Plans for a new Icelandic low-cost carrier called Play have been unveiled, seven months after the collapse of Wow Air.

According to its website, flyplay.com, the airline will serve destinations across Europe with a fleet of Airbus A321s, expanding to North America next spring.

It expects to have six of the narrowbody aircraft by summer 2020, growing to ten within three years.

However concrete details such as routes, schedules, launch dates and prices are yet to be announced. Ticket sales are set to begin later this month.

The airline is in the process of obtaining an air operator certificate, according to local media.

Play’s CEO has been announced as Arnar Már Magnusson, who has previously worked as a pilot for Ryanair and Wow Air, and later as head of operations for Wow, according to his LinkedIn profile.

Play’s online statement says it has recruited people with a “wide range of experience from the aviation industry,” including at Wow Air and Air Atlanta, an Icelandic charter airline.

Business Traveller has contacted the airline for comment on its ownership.

In July, the Times reported that Irish investment fund Avianta would put up €35 million for a 75 per cent stake in a budget airline to be launched by former Wow directors in Iceland. The group had been calling it “WAB Air”, a play on “We Are Back”.

Avianta is owned by Aislinn Whittley-Ryan, daughter of Michael ‘Kell’ Ryan, who was part of the team which relaunched Ryanair as a budget airline in the 1980s.

Local news site Iceland Monitor reports that the remaining 25 per cent is owned by a company called Neo, owned by Magnusson and Sveinn Ingi Steinthorsson, former director of financial planning at Wow.

According to Iceland Monitor, the airline set up in an office in Hafnarfjörður in August, with little heard from them since.

In the meantime, US-based businesswoman Michele Ballarin announced that through a little-known firm called US Aerospace Associates, she had acquired Wow Air assets including its logo, domains, booking systems, software, sales computers, uniforms, and most of its spare parts and tools.

Ballarin held a press conference in September outlining plans to use two aircraft on flights between Keflavik and Washington before the end of the year.
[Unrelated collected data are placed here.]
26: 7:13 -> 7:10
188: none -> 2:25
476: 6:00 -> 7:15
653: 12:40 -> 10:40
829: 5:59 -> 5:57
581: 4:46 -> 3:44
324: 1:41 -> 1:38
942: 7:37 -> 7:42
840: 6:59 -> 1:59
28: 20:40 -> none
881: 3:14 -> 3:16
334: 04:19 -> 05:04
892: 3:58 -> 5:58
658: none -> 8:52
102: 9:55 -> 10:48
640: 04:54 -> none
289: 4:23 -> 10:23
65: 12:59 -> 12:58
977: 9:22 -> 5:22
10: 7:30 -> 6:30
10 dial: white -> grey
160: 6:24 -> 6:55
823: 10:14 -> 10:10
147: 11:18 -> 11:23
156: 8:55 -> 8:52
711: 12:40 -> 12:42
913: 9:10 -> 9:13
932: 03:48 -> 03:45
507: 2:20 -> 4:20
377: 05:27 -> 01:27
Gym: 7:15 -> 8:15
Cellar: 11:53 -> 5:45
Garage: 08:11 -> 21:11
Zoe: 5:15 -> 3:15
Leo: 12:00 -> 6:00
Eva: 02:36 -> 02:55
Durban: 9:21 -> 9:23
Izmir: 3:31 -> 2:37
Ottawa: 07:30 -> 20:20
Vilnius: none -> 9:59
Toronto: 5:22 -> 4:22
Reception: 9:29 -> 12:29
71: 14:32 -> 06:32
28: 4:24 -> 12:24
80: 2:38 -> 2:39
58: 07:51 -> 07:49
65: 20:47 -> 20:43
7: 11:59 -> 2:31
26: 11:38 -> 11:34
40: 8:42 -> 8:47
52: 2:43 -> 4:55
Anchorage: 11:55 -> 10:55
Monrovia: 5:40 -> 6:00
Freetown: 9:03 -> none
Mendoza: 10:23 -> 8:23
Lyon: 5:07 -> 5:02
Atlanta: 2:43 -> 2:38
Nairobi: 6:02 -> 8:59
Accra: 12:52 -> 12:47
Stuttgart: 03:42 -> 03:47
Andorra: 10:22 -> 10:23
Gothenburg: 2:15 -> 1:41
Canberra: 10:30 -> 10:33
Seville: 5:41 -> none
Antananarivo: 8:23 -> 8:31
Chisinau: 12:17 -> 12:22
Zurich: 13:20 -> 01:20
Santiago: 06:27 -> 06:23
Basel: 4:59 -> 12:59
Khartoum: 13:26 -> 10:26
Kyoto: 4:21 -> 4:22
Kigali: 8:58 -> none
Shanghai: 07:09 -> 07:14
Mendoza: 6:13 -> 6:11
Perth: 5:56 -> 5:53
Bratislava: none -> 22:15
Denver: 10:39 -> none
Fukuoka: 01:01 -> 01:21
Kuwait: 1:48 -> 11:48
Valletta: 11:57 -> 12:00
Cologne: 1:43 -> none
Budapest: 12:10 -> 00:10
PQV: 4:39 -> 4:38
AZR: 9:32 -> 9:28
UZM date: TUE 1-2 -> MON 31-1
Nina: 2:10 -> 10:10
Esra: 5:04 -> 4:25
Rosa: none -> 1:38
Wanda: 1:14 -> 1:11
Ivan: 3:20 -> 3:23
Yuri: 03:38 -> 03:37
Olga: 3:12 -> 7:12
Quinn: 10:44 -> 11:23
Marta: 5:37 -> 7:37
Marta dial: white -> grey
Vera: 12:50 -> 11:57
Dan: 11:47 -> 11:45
She said it would be a low-cost carrier using the Wow brand and website, which the team planned to grow to 10-12 aircraft over the coming years.

Wow Air plots comeback under US investor

However local media reported last week that Wow would begin freight rather than passenger flights, due to preparations proving “more time-consuming than anticipated for a number of undisclosed reasons.”

A string of airlines have ceased operations over the last year, including Flybmi, low-cost carrier Primera Air, Cypriot carrier Cobalt Air, Belgian airline VLM and the UK’s Thomas Cook.